191101-16:56:57,340 nipype.workflow INFO:
         [Node] Setting-up "_t1w_conform_xfm0" in "/home/oesteban/tmp/dmriprep-THP002/work/dmriprep_wf/single_subject_THP0005_wf/anat_preproc_wf/anat_template_wf/t1w_conform_xfm/mapflow/_t1w_conform_xfm0".
191101-16:56:57,341 nipype.workflow INFO:
         [Node] Cached "_t1w_conform_xfm0" - collecting precomputed outputs
191101-16:56:57,341 nipype.workflow INFO:
         [Node] "_t1w_conform_xfm0" found cached.
191101-16:56:57,342 nipype.workflow INFO:
         [Node] Setting-up "_t1w_conform_xfm1" in "/home/oesteban/tmp/dmriprep-THP002/work/dmriprep_wf/single_subject_THP0005_wf/anat_preproc_wf/anat_template_wf/t1w_conform_xfm/mapflow/_t1w_conform_xfm1".
191101-16:56:57,342 nipype.workflow INFO:
         [Node] Cached "_t1w_conform_xfm1" - collecting precomputed outputs
191101-16:56:57,343 nipype.workflow INFO:
         [Node] "_t1w_conform_xfm1" found cached.
191101-16:56:57,344 nipype.workflow INFO:
         [Node] Finished "dmriprep_wf.single_subject_THP0005_wf.anat_preproc_wf.anat_template_wf.t1w_conform_xfm".

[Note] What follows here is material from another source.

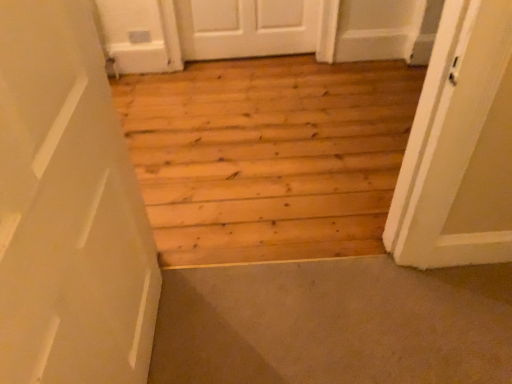 Question: Should I look upward or downward to see carpeted stairwell at lower left?

Choices:
 (A) down
 (B) up

Answer: (A) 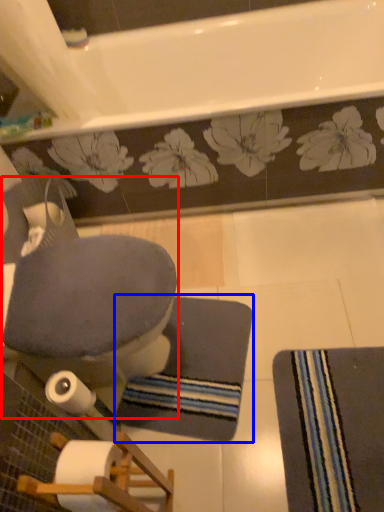 Question: Which point is closer to the camera, rocking chair (highlighted by a red box) or bath mat (highlighted by a blue box)?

You'll see first one of those:

191101-16:56:56,266 nipype.workflow INFO:
         [Node] Setting-up "_t1w_conform_xfm1" in "/home/oesteban/tmp/dmriprep-THP002/work/dmriprep_wf/single_subject_THP0005_wf/anat_preproc_wf/anat_template_wf/t1w_conform_xfm/mapflow/_t1w_conform_xfm1".

and about a second later:

191101-16:56:57,342 nipype.workflow INFO:
         [Node] Setting-up "_t1w_conform_xfm1" in "/home/oesteban/tmp/dmriprep-THP002/work/dmriprep_wf/single_subject_THP0005_wf/anat_preproc_wf/anat_template_wf/t1w_conform_xfm/mapflow/_t1w_conform_xfm1".

This is happening running sMRIPrep from dMRIPrep on a local installation of nipype on the branch of #3075 .

This is on a fresh work directory. If I reuse the old workdir, then MultiProc preempt running it again (only once).

satra commented 4 years ago

mapnodes have always done that for any distributed plugin. they first insert all the subnodes, then insert the parent node as a dependency of these subnodes. when the parent node re-executes, it checks all the subnodes once more, but at this point they shouldn't run because they have been cached.

oesteban commented 4 years ago

Okay, that's reassuring in the sense that we did not introduce this during a refactor - but my expectation about having found a potential lead is now gone :P

satra commented 4 years ago

@oesteban - do you know if #3089 resolved this?